His reply means 'as long as things work in the same way for women, and this looks very likely,' which women and their partners will welcome, but he unhelpfully cloaks this in a long scientific answer: “The most logical explanation for the maintained responses that we observed is that they were driven by receptive exposure to HIV antigen derived from the viremic partner,” Chris Willberg commented. “Therefore, we would expect to see the same results in women also receptively exposed to viremic partners. If the mechanisms responsible for driving the responses in this study are the same as those that drive responses in exposed uninfected individuals, then there is plenty of evidence to suggest women would respond in a similar manner.”
We think 2/10 would be a fair mark for 'ability to communicate' with HIV positive women (and partners), who deserve a clear answer to this plain question. The scientific explanation is exact and complex, yet the actual answer disguised by all these words is clear - but only after repeated reading. Researchers need to make much better efforts to communicate plainly in everyday language the important lessons of their research and expertise, because the public ultimately fund most of the work carried out for our benefit. 17 words give the same answer, but plainly, as over 80.
Other risks - including STIs and pregnancy - remain
For both women and men, unprotected sex can have other health consequences.
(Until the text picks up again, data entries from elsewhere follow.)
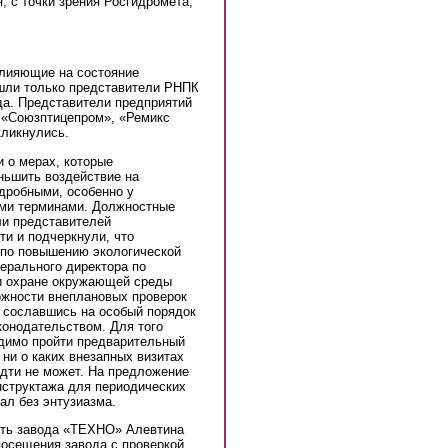
я, с точки зрения Росгидромета,
влияющие на состояние
ишли только представители РНПК
да. Представители предприятий
 «Союзптицепром», «Ремикс
кликнулись.
 о мерах, которые
ньшить воздействие на
дробными, особенно у
ими терминами. Должностные
ли представителей
ти и подчеркнули, что
 по повышению экологической
нерального директора по
и охране окружающей среды
ожности внеплановых проверок
, сославшись на особый порядок
конодательством. Для того
одимо пройти предварительный
 ни о каких внезапных визитах
идти не может. На предложение
нструктажа для периодических
ал без энтузиазма.
сть завода «ТЕХНО» Алевтина
осещения завода с проверкой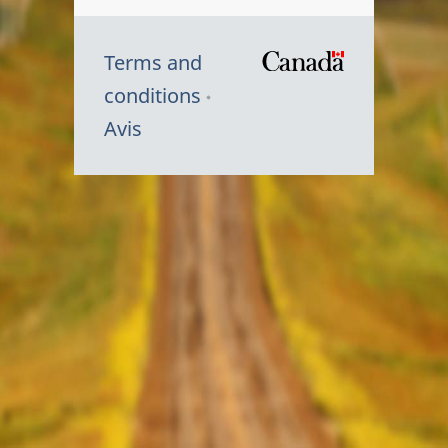
Terms and
/
conditions
Symbole
Avis
du
gouvernem
du
Canada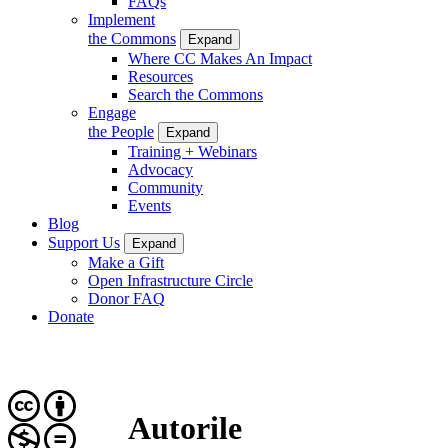
FAQs
Implement
the Commons
Expand
Where CC Makes An Impact
Resources
Search the Commons
Engage
the People
Expand
Training + Webinars
Advocacy
Community
Events
Blog
Support Us
Expand
Make a Gift
Open Infrastructure Circle
Donor FAQ
Donate
Autorile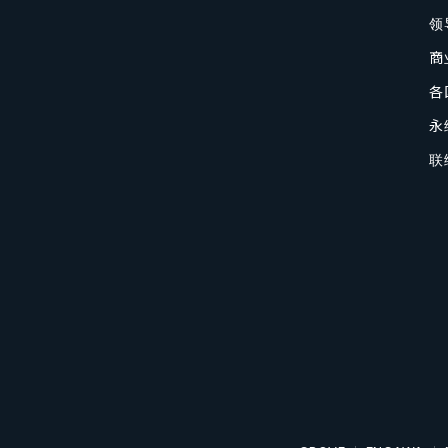
领
商
各
永
联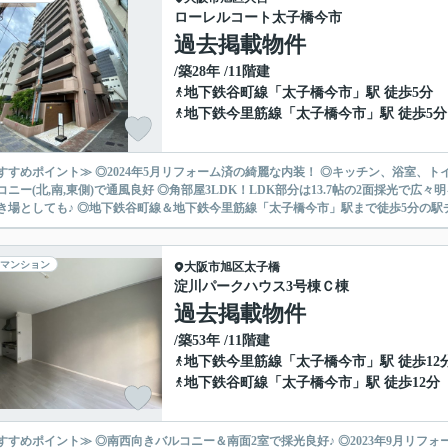
ローレルコート太子橋今市
過去掲載物件
/築28年 /11階建
地下鉄谷町線
「
太子橋今市
」駅 徒歩5分
地下鉄今里筋線
「
太子橋今市
」駅 徒歩5分
すすめポイント≫ ◎2024年5月リフォーム済の綺麗な内装！ ◎キッチン、浴室、ト
コニー(北,南,東側)で通風良好 ◎角部屋3LDK！LDK部分は13.7帖の2面採光で
き場としても♪ ◎地下鉄谷町線＆地下鉄今里筋線「太子橋今市」駅まで徒歩5分の駅チカ
マンション
大阪市旭区
太子橋
淀川パークハウス3号棟Ｃ棟
過去掲載物件
/築53年 /11階建
地下鉄今里筋線
「
太子橋今市
」駅 徒歩12
地下鉄谷町線
「
太子橋今市
」駅 徒歩12分
すすめポイント≫ ◎南西向きバルコニー＆南面2室で採光良好♪ ◎2023年9月リフ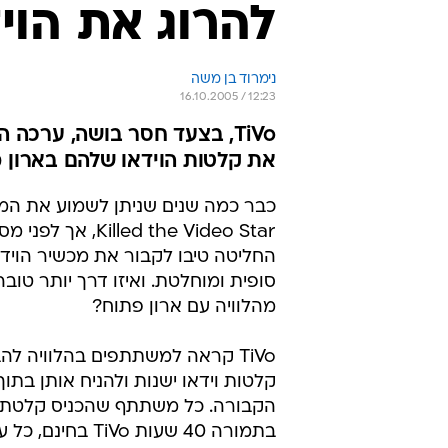
להרוג את הוי
נימרוד בן משה
16.10.2005 / 12:23
TiVo, בצעד חסר בושה, ערכה
את קלטות הוידאו שלהם בארון 
Killed the Video Star, אך
החליטה טיבו לקבור את מכשיר הויד
סופית ומוחלטת. ואיזו דרך יותר טובה
מהלוויה עם ארון פתוח?
TiVo קראה למשתתפים בהלוויה לה
קלטות וידאו ישנות ולהניח אותן בתוך
הקבורה. כל משתתף שהכניס קלטת ל
בתמורה 40 שעות TiVo 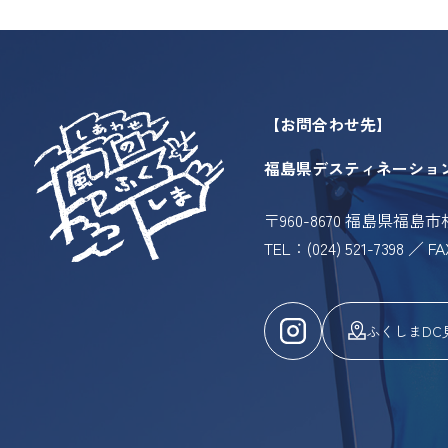
【お問合わせ先】
福島県デスティネーショ
〒960-8670 福島県福島
TEL：(024) 521-7398 ／ FA
ふくしまDC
In the UK, LGV and syphilis are seen much more often in HIV-positive gay men, clearly due to unprotected sex. What’s more, unprotected sex between HIV-positive gay men is also linked to sexual transmission of hepatitis C virus.
Women may also expose themselves to the range of sexually transmitted infections and may become pregnant as a result of unprotected sex. A positive woman wanting to have a baby should talk first with her HIV doctor about when and how best to become pregnant and the ways of minimising the risk of having a positive child. With the right care and treatment this risk is now very low, about 1 in 100.